Truffa per un milione di euro alle assicurazioni: tre arresti e 50 indagati

Truffavano le assicurazioni con richieste di indennizzo per incidenti stradali redatte allegando false certificazioni mediche. E' l'accusa per la quale sono stati arrestati un avvocato, il suo factotum e un infermiere

Ieri mattina gli agenti del commissariato di Rifredi hanno concluso un'operazione, denominata ‘Tutti a Terra’, che ha portato all’arresto di tre persone ritenute gli organizzatori di un'associazione a delinquere finalizzata alle truffe in danno a società assicurative con il fine di percepire illeciti indennizzi.
Cinquanta in tutto gli indagati.

ARRESTI - Gli arrestati sono: un avvocato fiorentino di 64 anni che avrebbe istruito pratiche di sinistri, alcuni dei quali mai avvenuti, con la richiesta di risarcimento danni, allegando false certificazione mediche; un infermiere di 56 anni, residente a Firenze, il quale redigeva  falsi referti medici e false ricevute per prestazione terapeutiche utilizzando ricettari dell’Ospedale di Careggi; un 41enne, considerato il “factotum” dell’ avvocato, che provvedeva a procacciare falsi clienti e a simulare gli incidenti con abili messe in scena per poi aumentarne le conseguenze in termini di danni alle persone e ai mezzi.

Gli uomini del Commissariato nella fase delle indagini, dirette dal Sostituto Procuratore Giuseppina Mione, sono stati affiancati dalla Polizia Postale che ha provveduto ad esaminare attentamente i computer e gli apparati telematici degli indagati individuando numerosi elementi di prova. Numerose risultano le società assicuratrici truffate che hanno effettuato rimborsi, in alcuni casi, fino a 150mila euro per sinistro. Il giro stimato della truffa supera il milione di euro. 

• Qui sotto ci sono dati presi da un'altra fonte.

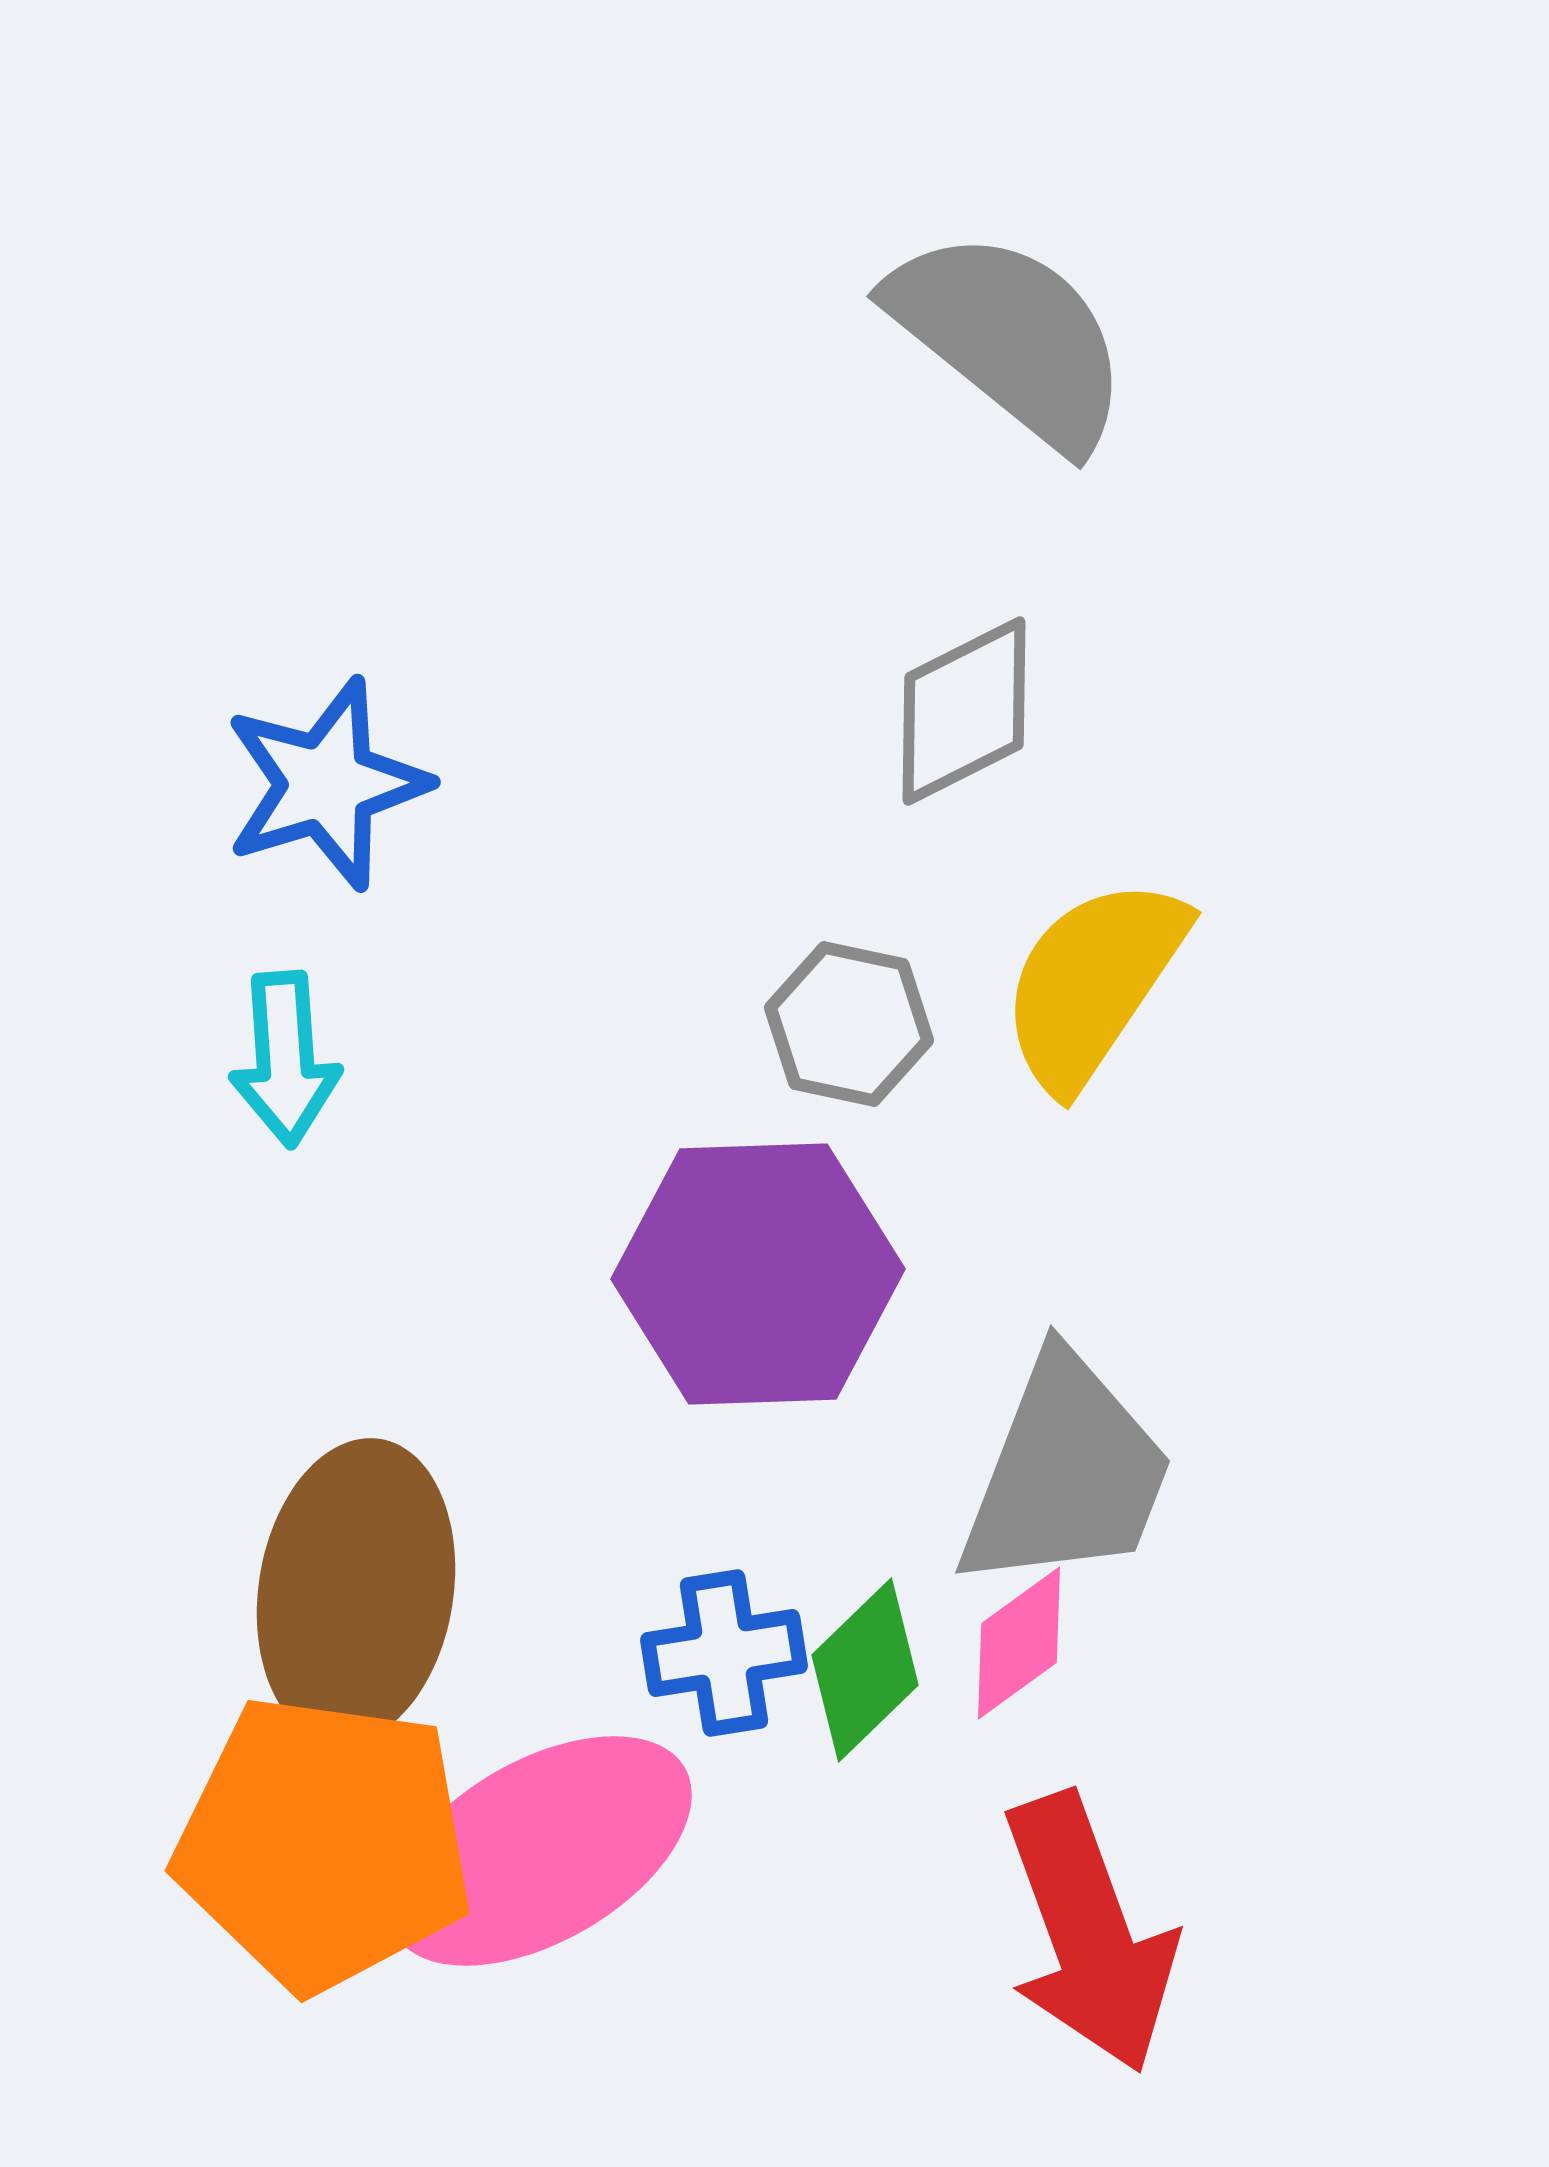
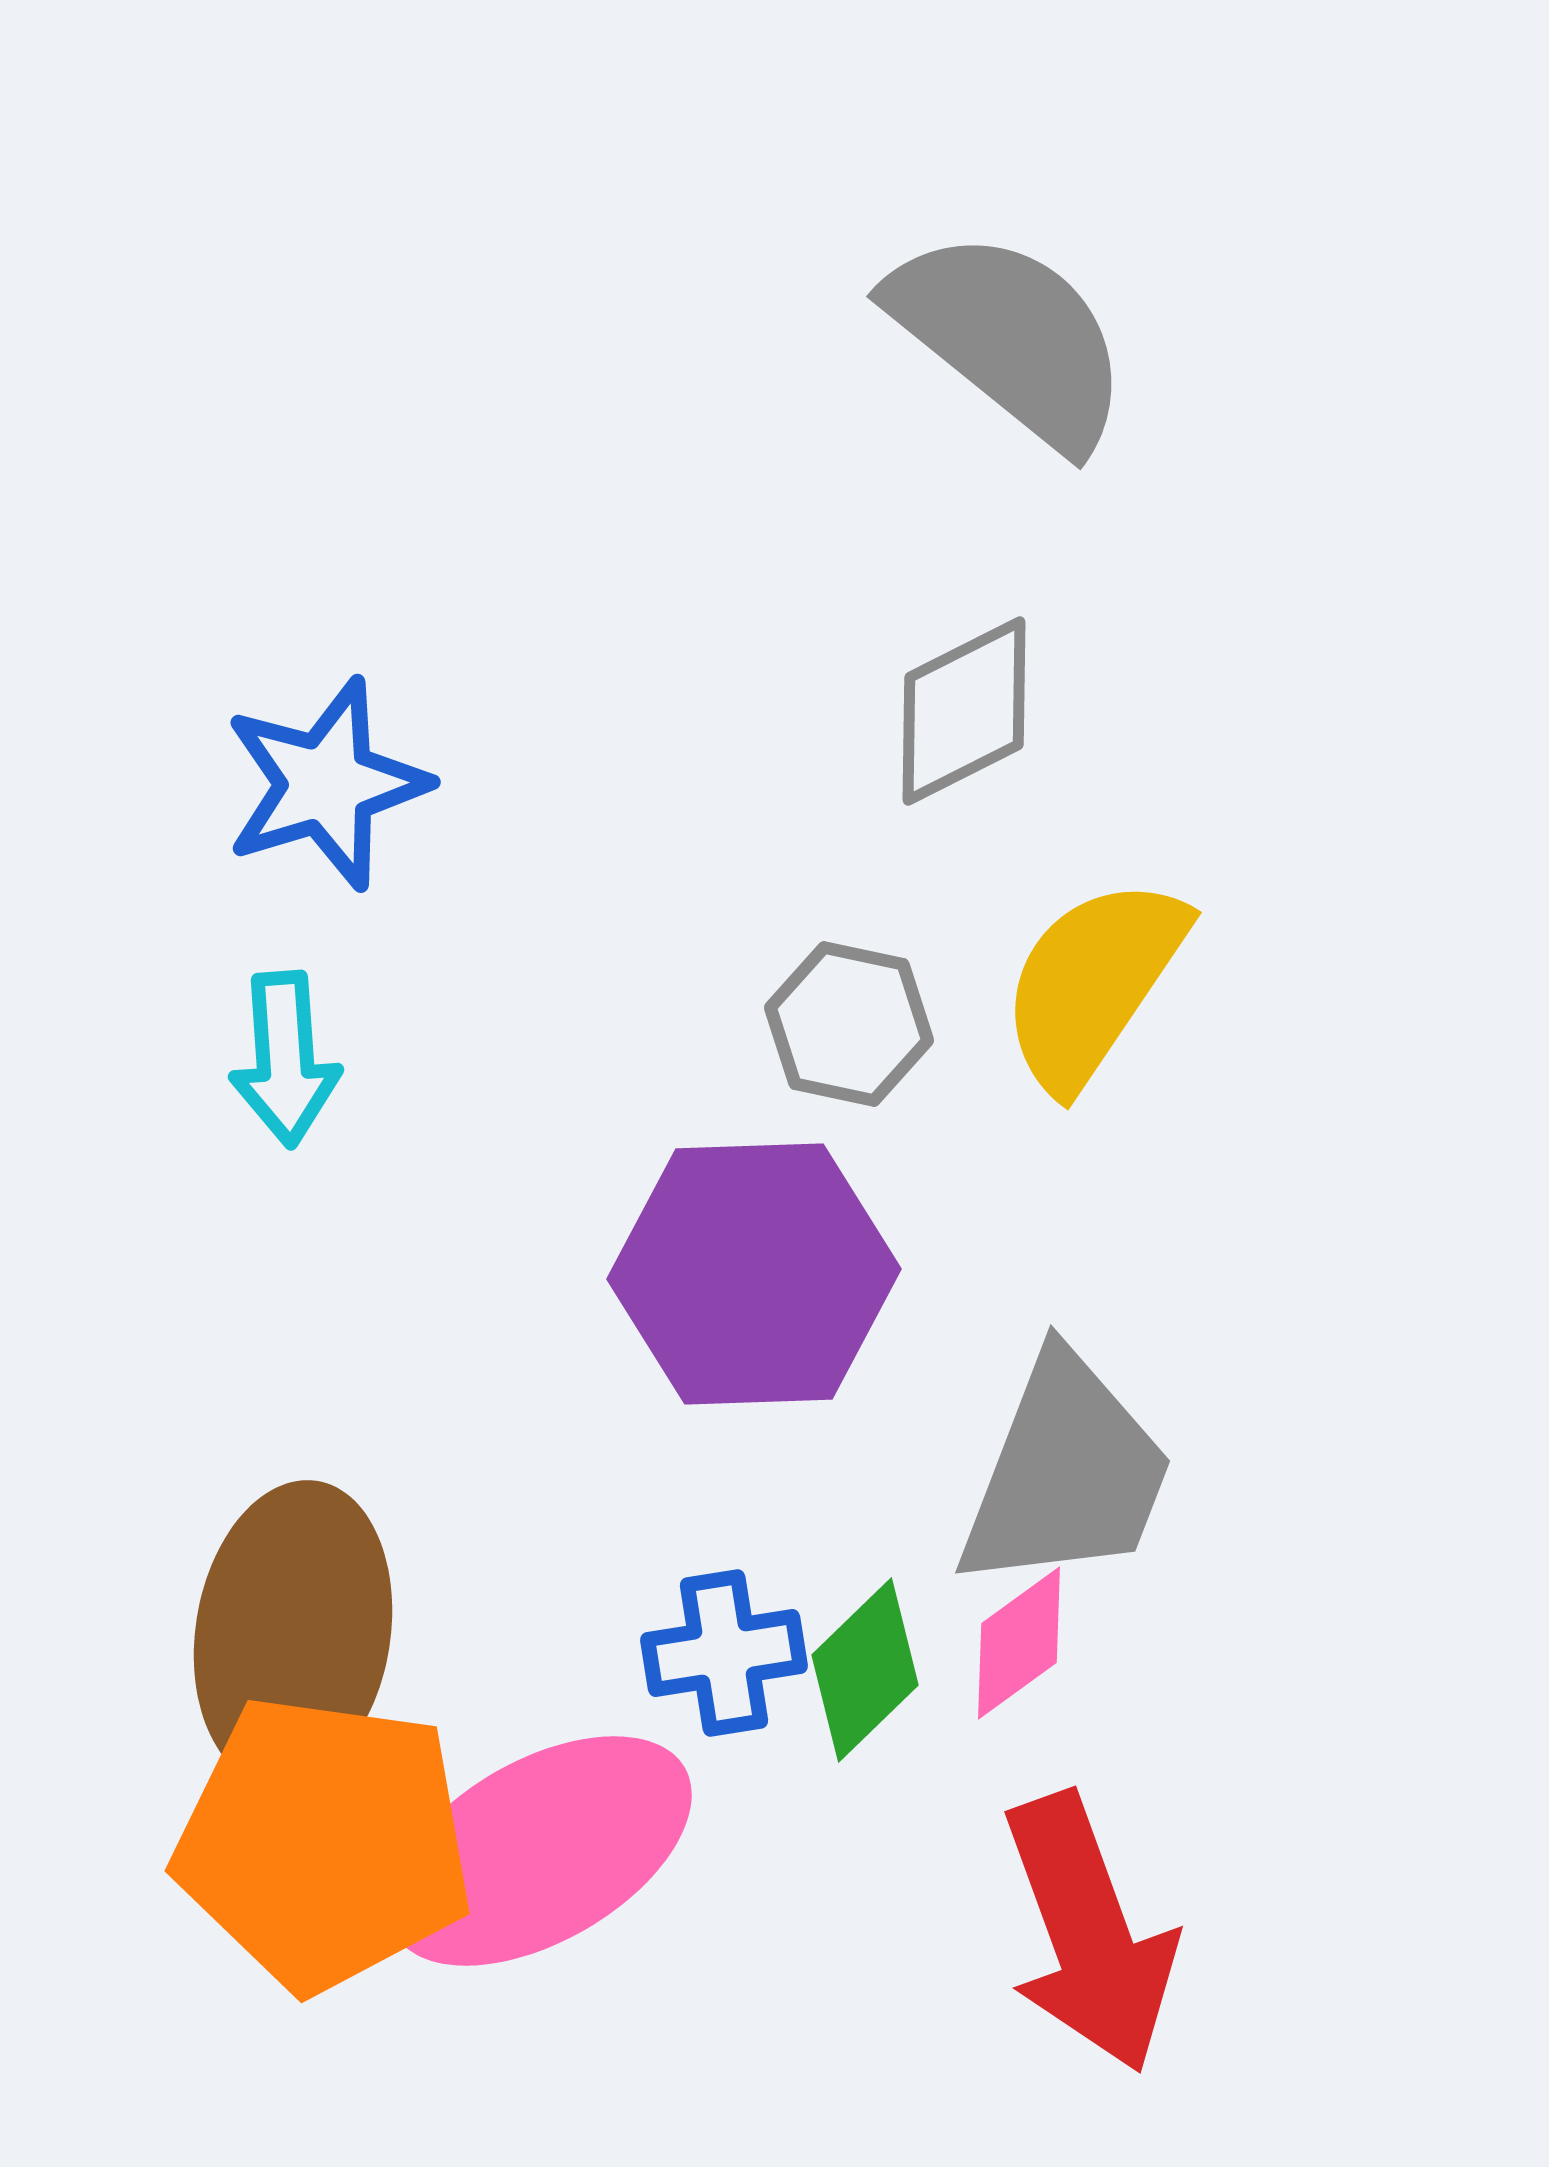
purple hexagon: moved 4 px left
brown ellipse: moved 63 px left, 42 px down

L’ indagine, coordinata dal Sostituto Commissario Sirico, dall’Ispettore Calabrese ed dal Sovrintendente Loppi, è partita nel maggio del 2012 quando il personale di polizia del CTO di Careggi si accorse di alcune discrepanze. Da qui sono stati analizzati i referti, sentite persone ed acquisite le documentazioni presso le sedi delle assicurazioni. È stata anche individuata una carrozzeria a Signa che emetteva false fatture con importi gonfiati. 

Gli uomini del Commissariato diretti dal dott. Giuseppe Picariello stanno ora esaminando la corposa documentazione per individuare altri incidenti sospetti e far recuperare alle assicurazioni tutte le somme indebitamente elargite.